> WORK TO BE COMPLETED
Only lines that contain the word "sleep" are to be returned from the data below.

> Items listed in a dataset
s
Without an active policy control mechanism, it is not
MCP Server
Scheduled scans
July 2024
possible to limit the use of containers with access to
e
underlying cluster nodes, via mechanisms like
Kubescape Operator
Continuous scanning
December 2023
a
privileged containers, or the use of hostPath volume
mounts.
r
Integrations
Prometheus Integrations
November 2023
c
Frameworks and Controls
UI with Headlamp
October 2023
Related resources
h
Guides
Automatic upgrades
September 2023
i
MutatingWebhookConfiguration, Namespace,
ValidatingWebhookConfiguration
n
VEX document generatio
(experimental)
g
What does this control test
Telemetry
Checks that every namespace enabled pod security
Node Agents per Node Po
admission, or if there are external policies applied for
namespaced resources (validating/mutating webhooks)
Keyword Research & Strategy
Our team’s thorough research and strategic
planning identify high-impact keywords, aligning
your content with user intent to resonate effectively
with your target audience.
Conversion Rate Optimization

---

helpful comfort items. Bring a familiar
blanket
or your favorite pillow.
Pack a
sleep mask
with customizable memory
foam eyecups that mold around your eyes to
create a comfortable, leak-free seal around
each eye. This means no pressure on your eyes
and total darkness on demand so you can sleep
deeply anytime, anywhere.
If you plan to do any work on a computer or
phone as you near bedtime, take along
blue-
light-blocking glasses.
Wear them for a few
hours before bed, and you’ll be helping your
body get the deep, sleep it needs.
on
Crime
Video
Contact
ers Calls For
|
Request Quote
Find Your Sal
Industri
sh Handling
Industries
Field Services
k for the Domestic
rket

> WRITTEN ANSWER
sleep mask
and total darkness on demand so you can sleep
body get the deep, sleep it needs.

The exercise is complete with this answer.